Chicago artist and activist Daniel Tucker and Art Historian Rebecca Zorach expand a project entitled Never the Same which, since 2010, has sought to archive and document the history of Chicago’s rich storehouse of politically and socially engaged art practices. 

Beginning in the fall of 2010, Rebecca Zorach and Daniel Tucker began facilitating conversations about the possibility of archiving and documenting the history of Chicago's rich politically and socially engaged art practices. In the Spring of 2011 they began conducting interviews for the oral history portion of the project and in October of that year launched a website (never-the-same.org) with the first 15 interviews. The groups and individuals interviewed spanned the geography of the city, and were active in years ranging from the late 1960s to the present. The interviews generally focus on a specific project or event, though many cover the full range of the career or organization being profiled.
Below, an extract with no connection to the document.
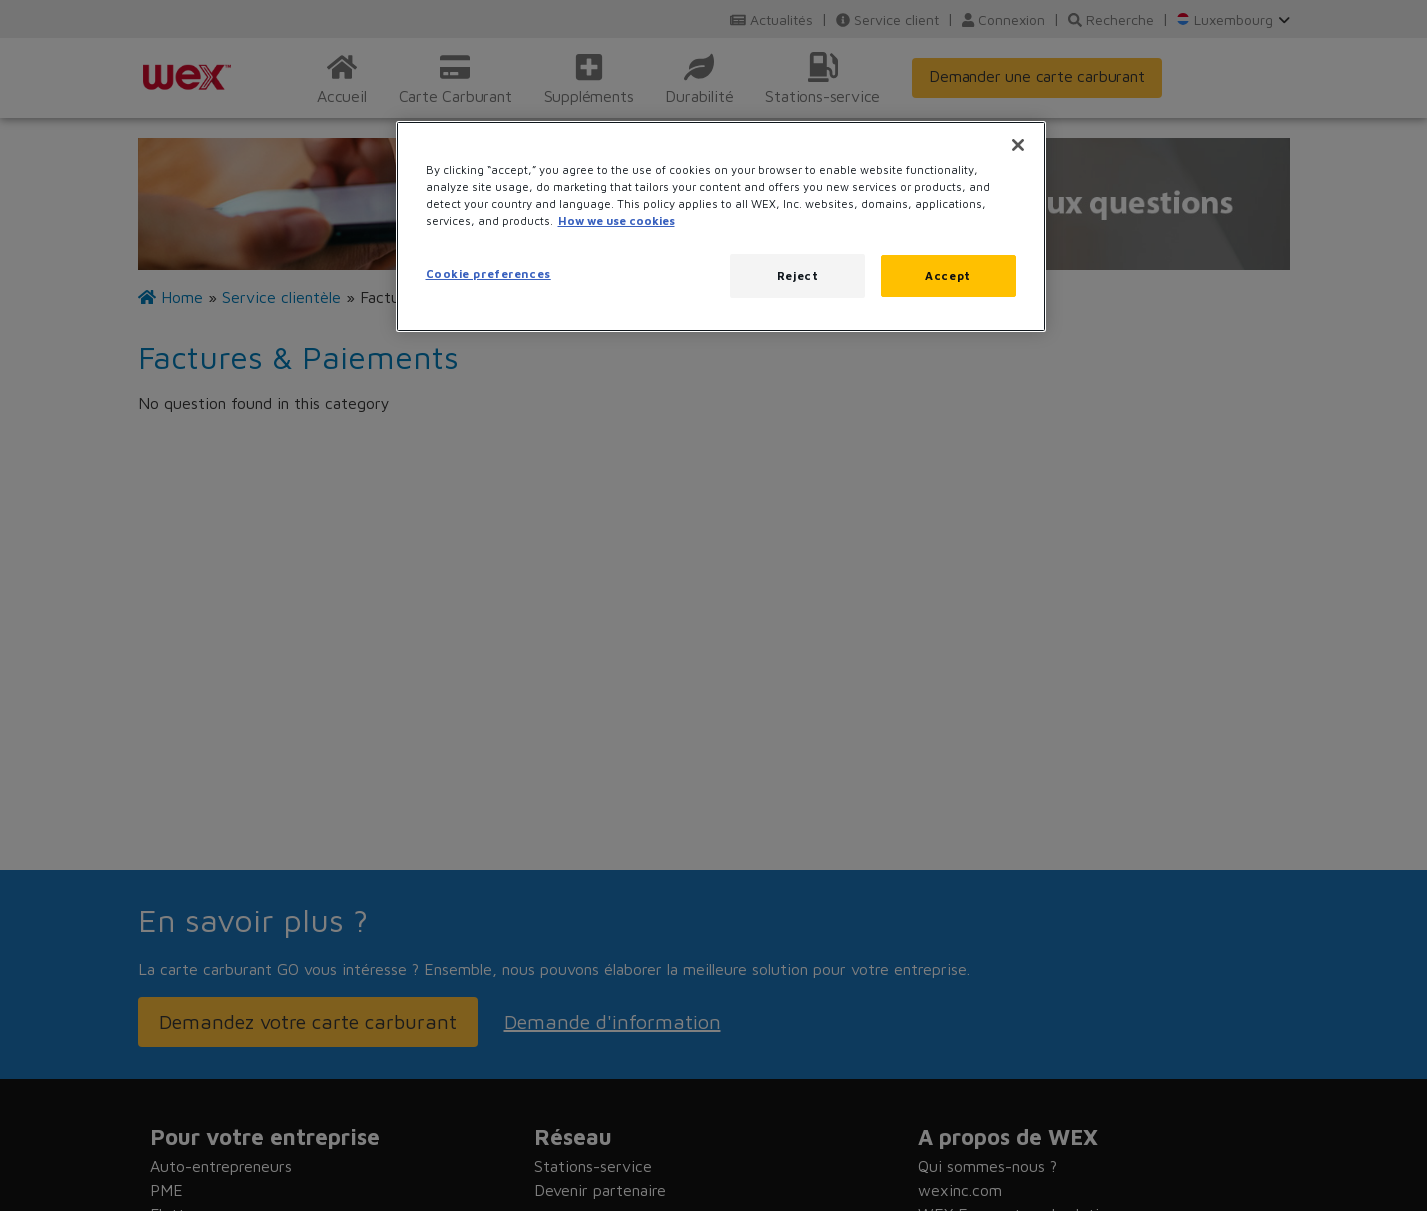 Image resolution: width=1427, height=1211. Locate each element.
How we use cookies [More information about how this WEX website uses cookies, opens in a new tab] (616, 220)
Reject (797, 275)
Most of the interviews deal with projects that have been incompletely documented or lacked representation in online resources, making basic firsthand accounts of the history of the projects and people readily available online in a search-optimized format for the first time. Rhetorically, the interviews foreground transformation and localism, as a way to intervene in the ongoing and increasingly prominent discourse around social art practices that lack language to deal with the catalytic effects that events, groups and sustained artistic collaborations have on the social fabric of a given place.

Never The Same also includes a physical and material archive that started with the personal collections of the organizers and has been opened up to include ephemera donated by interview subjects and others. This dimension of NTS began with seed funding provided by the Propeller Fund administered by ThreeWalls and Gallery 400, but will see its full development with the support of the Mellon Fellowship from the Gray Center at the University of Chicago in 2013.

Mellon Fellowship from the Gray Center at the University of Chicago: Expanding NTS in 2013

With the support of the Mellon Fellowship, NTS expand its capacity in several ways. We will establish an office space for the archive and will begin to facilitate regular encounters and a more ambitious publishing program. The new programmatic activities developed with the Mellon Fellowship will include a symposium about local, alternative, and subcultural archiving efforts nationally to take place June 7-8, 2013; a summer institute at the University of Chicago; an exhibition of commissioned art works developed by local artists in response to materials in the NTS archive; and finally a physical publication of the interviews and documentation of the year of programs and related projects to complement ongoing web publishing.